— TASK OBJECTIVE —
The reply should hold every record, copied exactly, and none of the pictures.

(Dataset entries)
▬▬▬▬▬▬
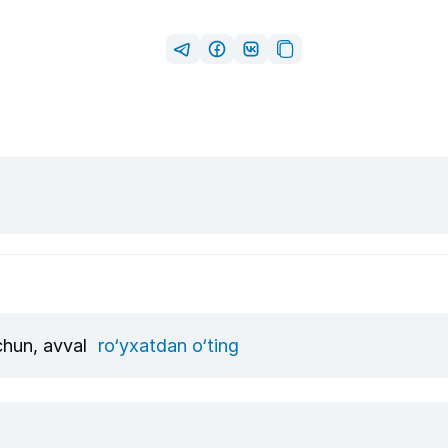
uchun, avval
ro‘yxatdan o‘ting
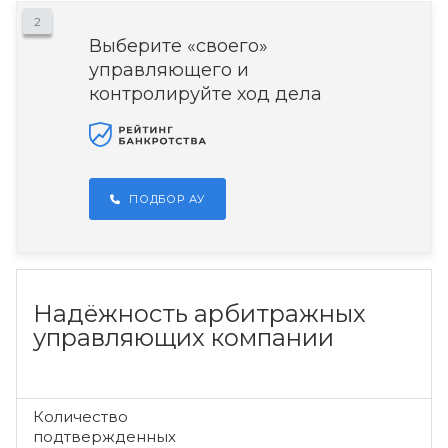
2
Выберите «своего»
управляющего и
контролируйте ход дела
ПОДБОР АУ
Надёжность арбитражных
управляющих компании
Количество
подтвержденных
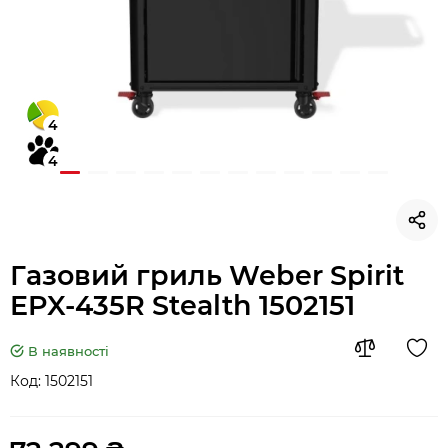
4
4
Газовий гриль Weber Spirit
EPX-435R Stealth 1502151
В наявності
Код:
1502151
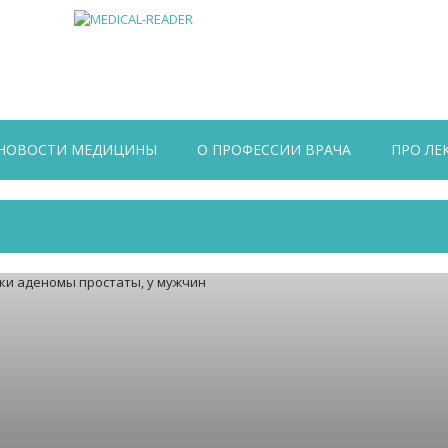
НОВОСТИ МЕДИЦИНЫ
О ПРОФЕССИИ ВРАЧА
ПРО ЛЕ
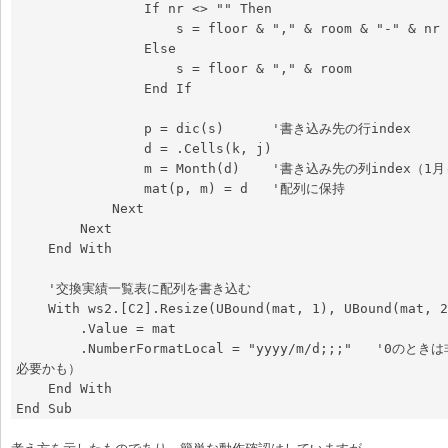
                If nr <> "" Then

                    s = floor & "," & room & "-" & nr

                Else

                    s = floor & "," & room

                End If

                p = dic(s)      '書き込み先の行index

                d = .Cells(k, j)

                m = Month(d)    '書き込み先の列index（1月～12月の前提）

                mat(p, m) = d   '配列に保持

            Next

        Next

    End With

    '交換実績一覧表に配列を書き込む

    With ws2.[C2].Resize(UBound(mat, 1), UBound(mat, 2))

        .Value = mat

        .NumberFormatLocal = "yyyy/m/d;;;"   '0のときは非表示とするため（改善が
必要かも）

    End With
▬▬▬▬▬▬
— YOUR RESPONSE —
uchun, avval
ro‘yxatdan o‘ting
2
Выберите «своего»
управляющего и
контролируйте ход дела
ПОДБОР АУ
Надёжность арбитражных
управляющих компании
Количество
подтвержденных
4
4
Газовий гриль Weber Spirit
EPX-435R Stealth 1502151
В наявності
Код:
1502151
НОВОСТИ МЕДИЦИНЫ
О ПРОФЕССИИ ВРАЧА
ПРО ЛЕ
                If nr <> "" Then

                    s = floor & "," & room & "-" & nr

                Else

                    s = floor & "," & room

                End If

                p = dic(s)      '書き込み先の行index

                d = .Cells(k, j)

                m = Month(d)    '書き込み先の列index（1月～12月の前提）

                mat(p, m) = d   '配列に保持

            Next

        Next

    End With

    '交換実績一覧表に配列を書き込む

    With ws2.[C2].Resize(UBound(mat, 1), UBound(mat, 2))

        .Value = mat

        .NumberFormatLocal = "yyyy/m/d;;;"   '0のときは非表示とするため（改善が
必要かも）

    End With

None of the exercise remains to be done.